What you have to do ->
Draw out every line with the word "Expand" from the listing below.

☆ ☆ ☆ ☆ ☆

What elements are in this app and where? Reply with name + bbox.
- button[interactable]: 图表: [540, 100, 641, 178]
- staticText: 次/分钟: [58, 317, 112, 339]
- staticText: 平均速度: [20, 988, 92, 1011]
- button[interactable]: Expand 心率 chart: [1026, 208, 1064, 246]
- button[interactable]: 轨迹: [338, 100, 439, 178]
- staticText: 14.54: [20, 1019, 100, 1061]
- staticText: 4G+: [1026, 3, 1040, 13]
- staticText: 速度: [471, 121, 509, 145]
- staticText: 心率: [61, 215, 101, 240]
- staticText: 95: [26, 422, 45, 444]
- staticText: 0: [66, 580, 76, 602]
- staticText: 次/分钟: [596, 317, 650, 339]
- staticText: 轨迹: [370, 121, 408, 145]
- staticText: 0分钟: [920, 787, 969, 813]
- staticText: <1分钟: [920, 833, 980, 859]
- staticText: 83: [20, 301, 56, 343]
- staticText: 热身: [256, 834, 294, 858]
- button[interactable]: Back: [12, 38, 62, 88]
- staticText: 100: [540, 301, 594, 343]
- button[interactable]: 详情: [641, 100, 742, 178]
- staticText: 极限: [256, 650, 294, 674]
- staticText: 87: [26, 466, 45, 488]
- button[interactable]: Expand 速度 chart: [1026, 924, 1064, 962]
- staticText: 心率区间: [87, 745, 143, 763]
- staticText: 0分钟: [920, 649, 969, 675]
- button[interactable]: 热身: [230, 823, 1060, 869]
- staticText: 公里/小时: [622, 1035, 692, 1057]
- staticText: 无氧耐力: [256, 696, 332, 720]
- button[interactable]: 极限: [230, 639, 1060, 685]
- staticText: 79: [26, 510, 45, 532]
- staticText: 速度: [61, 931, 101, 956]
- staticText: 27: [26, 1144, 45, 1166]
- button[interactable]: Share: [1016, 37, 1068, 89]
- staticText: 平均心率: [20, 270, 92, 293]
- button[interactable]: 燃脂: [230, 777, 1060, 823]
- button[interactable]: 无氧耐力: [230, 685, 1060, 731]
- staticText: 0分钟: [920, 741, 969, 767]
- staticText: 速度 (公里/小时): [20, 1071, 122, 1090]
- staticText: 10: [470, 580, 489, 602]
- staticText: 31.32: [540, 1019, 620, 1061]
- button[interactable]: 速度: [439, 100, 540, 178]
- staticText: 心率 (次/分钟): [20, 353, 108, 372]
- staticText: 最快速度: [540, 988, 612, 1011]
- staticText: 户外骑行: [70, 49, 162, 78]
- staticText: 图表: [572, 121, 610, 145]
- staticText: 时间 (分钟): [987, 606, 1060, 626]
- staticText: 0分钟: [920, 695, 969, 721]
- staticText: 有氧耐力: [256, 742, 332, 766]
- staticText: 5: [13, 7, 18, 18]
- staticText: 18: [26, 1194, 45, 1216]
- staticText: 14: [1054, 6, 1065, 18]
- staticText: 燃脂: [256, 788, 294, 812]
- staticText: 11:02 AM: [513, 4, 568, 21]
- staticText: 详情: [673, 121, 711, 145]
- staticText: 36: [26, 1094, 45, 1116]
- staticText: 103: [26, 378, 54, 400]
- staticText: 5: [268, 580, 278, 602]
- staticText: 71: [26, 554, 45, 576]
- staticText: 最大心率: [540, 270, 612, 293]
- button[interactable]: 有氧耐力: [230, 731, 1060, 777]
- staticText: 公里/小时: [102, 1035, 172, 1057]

☆ ☆ ☆ ☆ ☆

Solved exercise ->
- button[interactable]: Expand 心率 chart: [1026, 208, 1064, 246]
- button[interactable]: Expand 速度 chart: [1026, 924, 1064, 962]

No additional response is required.